## Exercise requirements
Go to the line containing "This screenshot has width=1203, height=2576." in the listing below. Output that line and each later one exactly.

___ Information given

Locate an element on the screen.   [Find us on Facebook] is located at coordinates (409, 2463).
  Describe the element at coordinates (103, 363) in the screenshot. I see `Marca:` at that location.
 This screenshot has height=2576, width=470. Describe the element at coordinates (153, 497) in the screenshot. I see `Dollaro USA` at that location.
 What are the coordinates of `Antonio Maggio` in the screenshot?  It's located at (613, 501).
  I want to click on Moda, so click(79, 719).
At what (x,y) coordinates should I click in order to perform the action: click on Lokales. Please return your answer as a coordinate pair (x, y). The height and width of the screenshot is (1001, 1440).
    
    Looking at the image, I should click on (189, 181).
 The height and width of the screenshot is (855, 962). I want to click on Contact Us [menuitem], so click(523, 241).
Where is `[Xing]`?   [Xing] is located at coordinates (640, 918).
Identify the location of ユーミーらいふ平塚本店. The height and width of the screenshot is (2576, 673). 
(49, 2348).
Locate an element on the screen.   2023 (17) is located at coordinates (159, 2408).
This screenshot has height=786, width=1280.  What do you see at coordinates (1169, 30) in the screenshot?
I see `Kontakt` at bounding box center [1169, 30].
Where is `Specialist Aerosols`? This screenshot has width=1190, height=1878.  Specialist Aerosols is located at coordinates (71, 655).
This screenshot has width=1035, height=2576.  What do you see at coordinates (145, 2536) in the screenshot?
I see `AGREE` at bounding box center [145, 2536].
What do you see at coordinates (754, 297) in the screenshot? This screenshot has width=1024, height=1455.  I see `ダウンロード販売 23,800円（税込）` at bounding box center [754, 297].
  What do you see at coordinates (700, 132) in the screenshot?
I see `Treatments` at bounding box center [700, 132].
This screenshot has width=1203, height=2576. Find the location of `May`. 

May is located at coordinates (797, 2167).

______

## Solution below
This screenshot has width=1203, height=2576. Find the location of `May`. 

May is located at coordinates (797, 2167).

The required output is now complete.